‘River Bank,’ ‘High Country’ and ‘Pasture Land’: The Growth of Nomadism on the Middle Euphrates and the Khabur,
in S. Eichler, M. Wäfler, D. Warburton (eds.), Tell al-Hamidiyah 2, Göttingen: Vandenhoek & Ruprecht, pp. 87-117.
Ancient Syria (and in particular the Khabur region) are investigated in this paper as for what concerns the development of civilization within this area, underlining its peculiar environment and emplacement towards the formation of a local ethnical identity of the Amorites, taking into consideration the ancient perception of the environment as documented in ancient sources of the third and second millennium BC (from Mari, Shemshara, Rimah, Chagar Bazar and Terqa).
After a methodological paragraph (stressing the definition of ethnicity and the concept of perceptual geography), the author describes the environment of the Euphrates and the Tigris, retracing the importance of these rivers in shaping royal designation (e.g., of ‘king of the four river banks’) and local identity.
The following paragraphs analyse the high country (the steppe) and the pasture land, retracing the ancient Akkadian terms used to identify these areas.
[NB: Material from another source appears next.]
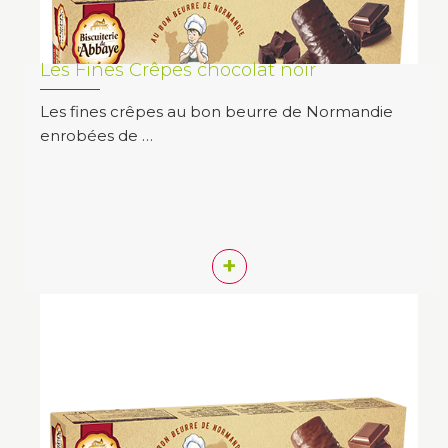
Les Fines Crêpes chocolat noir
Les fines crêpes au bon beurre de Normandie
enrobées de …
+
Furthermore, a paragraph particularly zooms on the role of agro-pastoralism in these lands, suggesting that large scale nomadism […] developed as a form of land reclamation. […] The so-called ‘nomads’ may in fact be viewed as the rural class, or peasants, who were primarily at home in the valley and by necessity came to ‘settle’, as it were, the steppe (pp. 98-99), speaking about a ‘nomadization of the peasants’ and arguing with the other three models on the origin of nomadism (the ‘invasion model’, the ‘infiltration model’, ‘the symbiotic relationship’ model [see pp. 100-102]).
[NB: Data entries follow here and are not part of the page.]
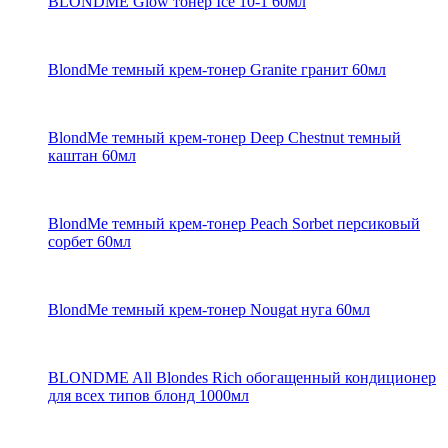
BLONDME Glow тонер Ice 10-1 60мл
BlondMe темный крем-тонер Granite гранит 60мл
BlondMe темный крем-тонер Deep Chestnut темный
каштан 60мл
BlondMe темный крем-тонер Peach Sorbet персиковый
сорбет 60мл
BlondMe темный крем-тонер Nougat нуга 60мл
BLONDME All Blondes Rich обогащенный кондиционер
для всех типов блонд 1000мл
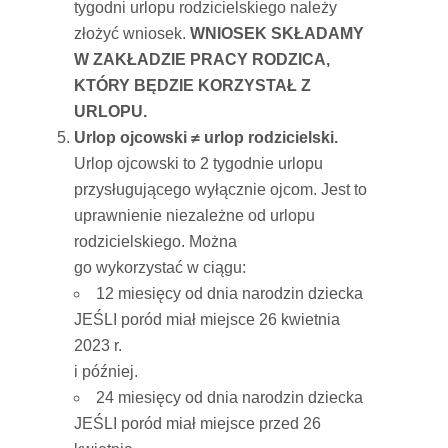
tygodni urlopu rodzicielskiego należy
złożyć wniosek.
WNIOSEK SKŁADAMY
W ZAKŁADZIE PRACY RODZICA,
KTÓRY BĘDZIE KORZYSTAŁ Z
URLOPU.
Urlop ojcowski ≠ urlop rodzicielski.
Urlop ojcowski to 2 tygodnie urlopu
przysługującego wyłącznie ojcom. Jest to
uprawnienie niezależne od urlopu
rodzicielskiego. Można
go wykorzystać w ciągu:
12 miesięcy od dnia narodzin dziecka
JEŚLI poród miał miejsce 26 kwietnia
2023 r.
i później.
24 miesięcy od dnia narodzin dziecka
JEŚLI poród miał miejsce przed 26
The last two paragraphs investigate the tribal-urban interaction and the rural-urban interaction, shaping different environmental zones (labelled as A, B, C and D) dealing with a specific central rather than peripherical (p. 112) role of the Khabur plains, where three important Hurrian capitals had developed: (in reverse chronological order) the capital of Mittani (identified by Buccellati with Ta’idi and not with Waššukanni), the great capital of Šamšī-Adad (šubat-Enlil) and, of course, Urkesh itself.